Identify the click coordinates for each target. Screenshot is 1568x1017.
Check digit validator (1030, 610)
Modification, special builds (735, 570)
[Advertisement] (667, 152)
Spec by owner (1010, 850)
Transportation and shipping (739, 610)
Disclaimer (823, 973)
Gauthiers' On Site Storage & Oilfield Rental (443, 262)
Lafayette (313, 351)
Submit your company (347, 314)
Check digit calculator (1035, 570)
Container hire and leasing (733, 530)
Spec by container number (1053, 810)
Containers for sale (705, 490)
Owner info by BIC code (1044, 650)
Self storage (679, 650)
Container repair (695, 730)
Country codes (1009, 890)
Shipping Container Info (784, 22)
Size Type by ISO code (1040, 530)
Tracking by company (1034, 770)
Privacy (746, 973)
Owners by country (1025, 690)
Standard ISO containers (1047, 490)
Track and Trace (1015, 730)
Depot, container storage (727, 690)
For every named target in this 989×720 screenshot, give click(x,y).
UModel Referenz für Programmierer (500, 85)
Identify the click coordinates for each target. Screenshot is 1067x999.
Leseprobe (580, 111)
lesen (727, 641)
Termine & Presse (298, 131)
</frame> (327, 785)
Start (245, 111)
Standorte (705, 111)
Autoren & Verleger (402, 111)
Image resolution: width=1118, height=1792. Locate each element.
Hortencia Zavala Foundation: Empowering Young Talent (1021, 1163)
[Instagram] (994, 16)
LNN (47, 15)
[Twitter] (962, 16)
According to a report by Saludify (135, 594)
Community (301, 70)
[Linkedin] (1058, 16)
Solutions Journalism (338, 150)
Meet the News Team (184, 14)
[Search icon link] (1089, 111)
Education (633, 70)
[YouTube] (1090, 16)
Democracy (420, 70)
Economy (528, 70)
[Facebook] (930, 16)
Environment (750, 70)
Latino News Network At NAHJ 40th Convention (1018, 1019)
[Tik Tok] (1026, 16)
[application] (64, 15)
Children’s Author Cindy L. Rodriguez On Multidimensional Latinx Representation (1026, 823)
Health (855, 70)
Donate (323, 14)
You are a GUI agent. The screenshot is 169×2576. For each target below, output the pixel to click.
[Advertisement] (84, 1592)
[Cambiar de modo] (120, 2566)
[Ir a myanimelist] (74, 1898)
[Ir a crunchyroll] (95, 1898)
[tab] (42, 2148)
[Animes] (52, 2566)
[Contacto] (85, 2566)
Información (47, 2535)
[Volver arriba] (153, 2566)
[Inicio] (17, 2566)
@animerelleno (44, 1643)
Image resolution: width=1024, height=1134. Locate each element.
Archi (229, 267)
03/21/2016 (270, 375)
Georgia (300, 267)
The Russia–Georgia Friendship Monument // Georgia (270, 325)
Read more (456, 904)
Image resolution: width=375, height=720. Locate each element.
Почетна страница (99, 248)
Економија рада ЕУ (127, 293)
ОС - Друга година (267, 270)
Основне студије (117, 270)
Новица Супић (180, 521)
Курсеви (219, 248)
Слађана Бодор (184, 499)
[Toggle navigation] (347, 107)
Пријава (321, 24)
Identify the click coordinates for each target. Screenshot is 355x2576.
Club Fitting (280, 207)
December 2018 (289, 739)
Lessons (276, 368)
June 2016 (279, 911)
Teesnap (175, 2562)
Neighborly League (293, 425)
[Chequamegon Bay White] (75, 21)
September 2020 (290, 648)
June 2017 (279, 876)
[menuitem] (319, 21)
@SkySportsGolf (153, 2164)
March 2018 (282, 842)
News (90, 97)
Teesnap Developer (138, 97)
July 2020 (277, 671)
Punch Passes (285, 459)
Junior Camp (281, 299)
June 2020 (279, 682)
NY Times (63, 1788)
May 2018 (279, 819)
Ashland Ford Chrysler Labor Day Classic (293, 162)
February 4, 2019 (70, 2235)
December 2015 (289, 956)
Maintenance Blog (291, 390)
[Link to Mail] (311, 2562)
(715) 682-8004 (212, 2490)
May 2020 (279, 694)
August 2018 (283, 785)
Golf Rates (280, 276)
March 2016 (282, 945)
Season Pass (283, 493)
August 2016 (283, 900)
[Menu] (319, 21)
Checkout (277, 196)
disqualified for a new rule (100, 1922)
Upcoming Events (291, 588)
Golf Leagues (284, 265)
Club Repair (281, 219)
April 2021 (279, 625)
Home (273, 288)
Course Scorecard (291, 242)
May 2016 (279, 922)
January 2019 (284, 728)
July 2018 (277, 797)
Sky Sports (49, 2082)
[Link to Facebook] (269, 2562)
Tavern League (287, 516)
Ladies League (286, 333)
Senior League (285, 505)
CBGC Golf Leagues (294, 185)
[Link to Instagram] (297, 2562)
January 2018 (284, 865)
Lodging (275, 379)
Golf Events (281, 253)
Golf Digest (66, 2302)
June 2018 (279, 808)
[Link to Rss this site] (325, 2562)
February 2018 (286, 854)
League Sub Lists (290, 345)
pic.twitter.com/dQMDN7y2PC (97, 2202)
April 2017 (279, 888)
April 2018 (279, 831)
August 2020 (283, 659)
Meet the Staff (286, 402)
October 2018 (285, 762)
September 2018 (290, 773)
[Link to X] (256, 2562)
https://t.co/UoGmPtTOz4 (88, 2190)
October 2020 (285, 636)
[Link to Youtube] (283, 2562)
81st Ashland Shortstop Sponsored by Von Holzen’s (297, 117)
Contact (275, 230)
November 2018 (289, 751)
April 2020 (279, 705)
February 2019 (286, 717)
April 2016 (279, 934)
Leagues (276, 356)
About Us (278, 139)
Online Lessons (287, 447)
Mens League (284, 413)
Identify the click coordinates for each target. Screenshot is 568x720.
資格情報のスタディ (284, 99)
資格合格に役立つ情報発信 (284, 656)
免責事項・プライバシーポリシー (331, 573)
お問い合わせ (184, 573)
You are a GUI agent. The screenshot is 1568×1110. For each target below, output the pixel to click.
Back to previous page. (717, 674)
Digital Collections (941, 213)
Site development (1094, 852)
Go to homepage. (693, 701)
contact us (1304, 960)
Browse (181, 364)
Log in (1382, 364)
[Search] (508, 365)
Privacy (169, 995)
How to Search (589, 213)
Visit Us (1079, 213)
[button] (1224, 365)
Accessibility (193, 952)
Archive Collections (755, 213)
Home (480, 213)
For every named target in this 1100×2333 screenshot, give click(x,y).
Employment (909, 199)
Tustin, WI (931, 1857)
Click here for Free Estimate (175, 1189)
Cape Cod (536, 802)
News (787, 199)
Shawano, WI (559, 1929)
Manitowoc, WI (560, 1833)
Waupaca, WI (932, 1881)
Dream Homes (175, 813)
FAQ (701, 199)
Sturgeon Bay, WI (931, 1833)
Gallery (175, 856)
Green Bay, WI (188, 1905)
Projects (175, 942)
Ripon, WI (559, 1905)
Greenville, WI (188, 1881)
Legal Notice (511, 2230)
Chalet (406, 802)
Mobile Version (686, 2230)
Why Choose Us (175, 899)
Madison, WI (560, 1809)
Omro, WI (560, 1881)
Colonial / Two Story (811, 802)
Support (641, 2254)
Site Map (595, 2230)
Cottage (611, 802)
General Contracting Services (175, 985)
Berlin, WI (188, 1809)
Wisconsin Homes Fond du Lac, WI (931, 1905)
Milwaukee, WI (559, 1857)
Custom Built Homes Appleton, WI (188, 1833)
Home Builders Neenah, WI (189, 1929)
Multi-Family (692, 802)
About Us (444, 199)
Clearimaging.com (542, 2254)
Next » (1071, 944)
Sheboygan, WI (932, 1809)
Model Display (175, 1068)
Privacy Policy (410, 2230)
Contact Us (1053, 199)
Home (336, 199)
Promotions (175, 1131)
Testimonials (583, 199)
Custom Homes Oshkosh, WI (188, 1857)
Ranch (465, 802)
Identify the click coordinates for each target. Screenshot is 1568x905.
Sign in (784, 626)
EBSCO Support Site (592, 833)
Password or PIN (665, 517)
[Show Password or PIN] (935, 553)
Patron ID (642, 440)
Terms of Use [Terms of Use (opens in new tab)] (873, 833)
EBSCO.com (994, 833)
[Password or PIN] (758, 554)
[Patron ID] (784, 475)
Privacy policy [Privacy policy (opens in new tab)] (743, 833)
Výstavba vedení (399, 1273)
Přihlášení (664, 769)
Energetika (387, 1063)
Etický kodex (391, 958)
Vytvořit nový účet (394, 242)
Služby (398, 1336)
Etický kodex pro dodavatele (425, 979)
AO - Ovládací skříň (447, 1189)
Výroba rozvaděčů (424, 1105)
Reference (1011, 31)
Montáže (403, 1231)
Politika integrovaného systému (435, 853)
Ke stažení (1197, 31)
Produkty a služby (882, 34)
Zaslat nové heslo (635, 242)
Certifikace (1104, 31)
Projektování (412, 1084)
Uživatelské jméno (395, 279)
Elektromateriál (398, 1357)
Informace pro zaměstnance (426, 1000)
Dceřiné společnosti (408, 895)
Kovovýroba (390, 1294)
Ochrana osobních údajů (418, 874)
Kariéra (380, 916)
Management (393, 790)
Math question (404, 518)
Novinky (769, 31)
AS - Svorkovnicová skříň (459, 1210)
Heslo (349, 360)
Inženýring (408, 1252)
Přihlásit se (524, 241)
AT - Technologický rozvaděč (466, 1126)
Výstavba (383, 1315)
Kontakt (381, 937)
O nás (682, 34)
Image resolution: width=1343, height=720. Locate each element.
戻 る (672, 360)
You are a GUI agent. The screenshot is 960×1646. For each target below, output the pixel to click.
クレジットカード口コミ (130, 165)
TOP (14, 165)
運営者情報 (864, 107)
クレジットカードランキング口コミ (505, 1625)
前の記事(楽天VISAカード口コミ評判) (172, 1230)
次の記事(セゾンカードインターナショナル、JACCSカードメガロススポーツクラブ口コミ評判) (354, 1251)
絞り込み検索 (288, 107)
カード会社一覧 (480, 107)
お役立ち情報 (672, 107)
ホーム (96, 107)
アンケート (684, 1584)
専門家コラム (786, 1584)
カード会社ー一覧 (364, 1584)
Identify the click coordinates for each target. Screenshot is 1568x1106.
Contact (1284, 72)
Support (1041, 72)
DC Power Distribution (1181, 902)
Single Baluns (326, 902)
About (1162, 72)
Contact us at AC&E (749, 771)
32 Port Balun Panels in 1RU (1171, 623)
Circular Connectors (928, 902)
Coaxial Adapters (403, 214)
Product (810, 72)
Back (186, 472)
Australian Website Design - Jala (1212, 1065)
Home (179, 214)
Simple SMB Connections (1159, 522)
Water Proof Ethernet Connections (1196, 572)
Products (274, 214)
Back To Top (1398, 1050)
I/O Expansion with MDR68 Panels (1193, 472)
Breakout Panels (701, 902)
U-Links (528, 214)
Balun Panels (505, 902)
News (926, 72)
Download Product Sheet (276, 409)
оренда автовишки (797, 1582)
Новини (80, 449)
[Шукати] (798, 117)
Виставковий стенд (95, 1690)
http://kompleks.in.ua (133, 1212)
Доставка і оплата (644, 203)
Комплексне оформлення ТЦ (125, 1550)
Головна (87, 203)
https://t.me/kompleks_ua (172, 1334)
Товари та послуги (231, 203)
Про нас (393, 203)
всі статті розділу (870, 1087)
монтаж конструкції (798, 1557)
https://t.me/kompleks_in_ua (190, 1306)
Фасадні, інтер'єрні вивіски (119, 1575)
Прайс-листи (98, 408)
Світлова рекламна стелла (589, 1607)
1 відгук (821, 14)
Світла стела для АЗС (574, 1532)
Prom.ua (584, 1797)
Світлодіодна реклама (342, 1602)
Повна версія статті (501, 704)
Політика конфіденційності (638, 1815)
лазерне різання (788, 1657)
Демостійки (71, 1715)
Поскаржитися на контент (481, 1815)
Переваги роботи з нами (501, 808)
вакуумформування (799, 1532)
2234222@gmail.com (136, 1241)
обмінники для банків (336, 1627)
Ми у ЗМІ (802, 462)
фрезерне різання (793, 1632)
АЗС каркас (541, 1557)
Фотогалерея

_Goal of the exercise_. Your answer should consist only of the lines above between the line holding "Економија рада ЕУ (127, 293)" and the line holding "July 2020 (277, 671)", inclusive, each transcribed exactly.

_Written solution_.
Економија рада ЕУ (127, 293)
ОС - Друга година (267, 270)
Основне студије (117, 270)
Новица Супић (180, 521)
Курсеви (219, 248)
Слађана Бодор (184, 499)
[Toggle navigation] (347, 107)
Пријава (321, 24)
Identify the click coordinates for each target. Screenshot is 355x2576.
Club Fitting (280, 207)
December 2018 (289, 739)
Lessons (276, 368)
June 2016 (279, 911)
Teesnap (175, 2562)
Neighborly League (293, 425)
[Chequamegon Bay White] (75, 21)
September 2020 (290, 648)
June 2017 (279, 876)
[menuitem] (319, 21)
@SkySportsGolf (153, 2164)
March 2018 (282, 842)
News (90, 97)
Teesnap Developer (138, 97)
July 2020 (277, 671)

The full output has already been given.